1. “…in Europe!” is a distinctively unpromising setup for a sequel. No surprises here, taking bland characters and taking them on a European road trip is actually worse than leaving them at home – doing tourist stuff does not generally make for very interesting material, and the setting is probably going to take time/space that otherwise could have been used more effectively.

2. Far From Home is arguably the worst edited MCU movie to date.. There were a lot of moments that stood out here, but I have to call out pretty much every non-action moment in Venice as a total waste of time and the villainous reveal scene is some of the worst exposition I can remember. E.g. “They called me unstable” sounds like a B-film about a mad scientist.

  • Some minor plot holes as well. E.g. when Mysterio orders a drone strike on Peter, the system asks Mysterio for confirmation because Mysterio is close enough that he’d be in danger. Somehow Peter Parker didn’t get this warning when accidentally ordering a drone strike on somebody riding in a bus ~15 feet behind him.

3. The movie wastes a notable amount of time:

  • Most of what happens before the water elemental fight (e.g. the fundraiser, most of Venice, and maybe the airplane scene).
  • Aunt May’s side-romance with Happy.
  • Every Flash Thompson line
  • The Netherlands scene was funny but Peter Parker desperately needed time/space to be competent. (Also, if we’re pretending that his secret identity is interesting at all, having a character get arrested and demasked without any followup is probably a plot hole).
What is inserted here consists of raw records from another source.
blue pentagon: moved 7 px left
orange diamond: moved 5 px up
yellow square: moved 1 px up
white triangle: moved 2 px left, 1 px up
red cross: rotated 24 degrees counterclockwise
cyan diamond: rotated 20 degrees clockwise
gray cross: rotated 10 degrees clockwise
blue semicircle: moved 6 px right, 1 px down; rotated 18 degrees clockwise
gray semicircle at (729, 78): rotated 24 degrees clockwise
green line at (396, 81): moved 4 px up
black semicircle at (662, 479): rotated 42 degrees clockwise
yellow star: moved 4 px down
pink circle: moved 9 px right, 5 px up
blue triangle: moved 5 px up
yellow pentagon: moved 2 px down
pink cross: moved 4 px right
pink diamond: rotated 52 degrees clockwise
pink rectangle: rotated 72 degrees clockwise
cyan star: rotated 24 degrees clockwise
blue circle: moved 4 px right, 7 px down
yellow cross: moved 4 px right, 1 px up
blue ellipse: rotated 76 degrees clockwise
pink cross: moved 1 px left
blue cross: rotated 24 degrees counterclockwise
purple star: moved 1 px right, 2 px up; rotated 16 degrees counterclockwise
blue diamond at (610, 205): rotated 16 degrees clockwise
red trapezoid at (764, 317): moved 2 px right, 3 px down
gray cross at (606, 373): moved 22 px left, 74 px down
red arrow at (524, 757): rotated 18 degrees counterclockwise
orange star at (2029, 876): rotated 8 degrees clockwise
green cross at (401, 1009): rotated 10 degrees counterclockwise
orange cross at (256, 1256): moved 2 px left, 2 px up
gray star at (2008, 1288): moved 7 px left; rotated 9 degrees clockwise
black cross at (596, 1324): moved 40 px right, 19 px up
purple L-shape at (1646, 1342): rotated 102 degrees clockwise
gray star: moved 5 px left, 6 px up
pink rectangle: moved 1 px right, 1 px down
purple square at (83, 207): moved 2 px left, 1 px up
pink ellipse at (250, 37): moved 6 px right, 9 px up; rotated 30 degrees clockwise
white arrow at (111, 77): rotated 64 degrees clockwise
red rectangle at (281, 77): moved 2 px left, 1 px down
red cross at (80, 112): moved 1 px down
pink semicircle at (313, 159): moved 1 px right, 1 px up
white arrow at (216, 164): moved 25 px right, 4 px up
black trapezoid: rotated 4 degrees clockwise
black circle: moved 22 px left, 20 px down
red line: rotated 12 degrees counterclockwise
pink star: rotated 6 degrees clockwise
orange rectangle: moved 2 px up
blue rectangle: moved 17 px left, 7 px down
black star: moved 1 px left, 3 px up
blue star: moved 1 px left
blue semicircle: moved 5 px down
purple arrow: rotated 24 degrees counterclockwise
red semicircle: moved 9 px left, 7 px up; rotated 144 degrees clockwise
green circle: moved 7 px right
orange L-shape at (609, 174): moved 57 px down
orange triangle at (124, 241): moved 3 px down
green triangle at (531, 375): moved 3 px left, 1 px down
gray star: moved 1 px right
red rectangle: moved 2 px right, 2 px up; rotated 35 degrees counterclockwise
4. One bright spot: in the post-credits scene a villain took Spider-Man’s secret identity public. Hopefully this will reduce the amount of scenes where other characters have to be mentally damaged to protect the secret identity.

5. Other bright spots: the action is surprisingly competent, definitely better executed than other drone battles in Avengers 2, Iron-Man 2 and Venom. The hallucination powers are quite imaginative. The villain (pre-reveal) is notably more engaging than Spider-Man. Weirdly, he’s more believable as a fake hero than he is as a live villain given how thin his motive/plan is.

6. The fake hero setup creates interesting opportunities for hero-villain interaction. Hey, not EVERY supervillain has a daughter you can date.

7. The plot hinges on Mysterio setting up fake crimes to pump up his own status by beating up holograms. He carefully choreographs everything and pre-tapes footage about how the fight will look before it happens. Spider-Man making an unscripted appearance against the water elemental should have been a bigger deal. This would have been a good opportunity for Mysterio to improvise something to keep Spider-Man from figuring out that the fight was a sham. This would probably have a more satisfying outcome than “Maybe Spider-Man will spend the entire fight trying to keep a tower from collapsing but not even accomplish that.”

8. Have we hit rock bottom yet?

  • In a good movie, a protagonist should be able to speak with a love interest and make it interesting. In this movie, Peter concocts a half-assed scheme where his friend pretends that he has an allergy in a scheme to get her to sit next to Peter. Having his friend deliver these lines somehow makes Peter look even more pathetic.
  • Peter accidentally calls a drone strike on his own bus.
  • Two fights with elementals without realizing that they are holograms.
  • “Peter tingle”
  • Every conversation between Peter and Mr. Harrington.
  • Peter getting fooled by illusions of Nick Fury twice. Peter, you dumbass, what reason could Nick Fury have possibly had to ask who you told about Mysterio’s fraud?
  • Jake Gyllenhaal calls him awkward.
  • Arrested by the Dutch.
  • ”Even Dead [Someone Else] Is The Hero”. Even dead, Tony Stark has more of a pulse than MCU Spider-Man.
  • Nick Fury thinks Peter isn’t even worthy to invoke Captain Marvel’s name. That’s rock bottom, isn’t it? Is it possible to be more inadequate?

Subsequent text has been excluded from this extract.